# Task objective:
Which of the lines below hold the word "Yönetimi"? Pull each of them out.

# Data section:
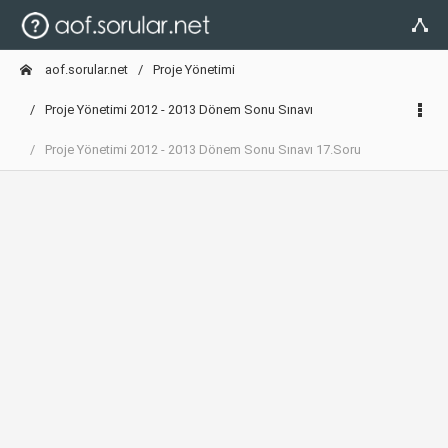
aof.sorular.net
Proje Yönetimi
Proje Yönetimi 2012 - 2013 Dönem Sonu Sınavı
Proje Yönetimi 2012 - 2013 Dönem Sonu Sınavı 17.Soru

# Written answer:
Proje Yönetimi
Proje Yönetimi 2012 - 2013 Dönem Sonu Sınavı
Proje Yönetimi 2012 - 2013 Dönem Sonu Sınavı 17.Soru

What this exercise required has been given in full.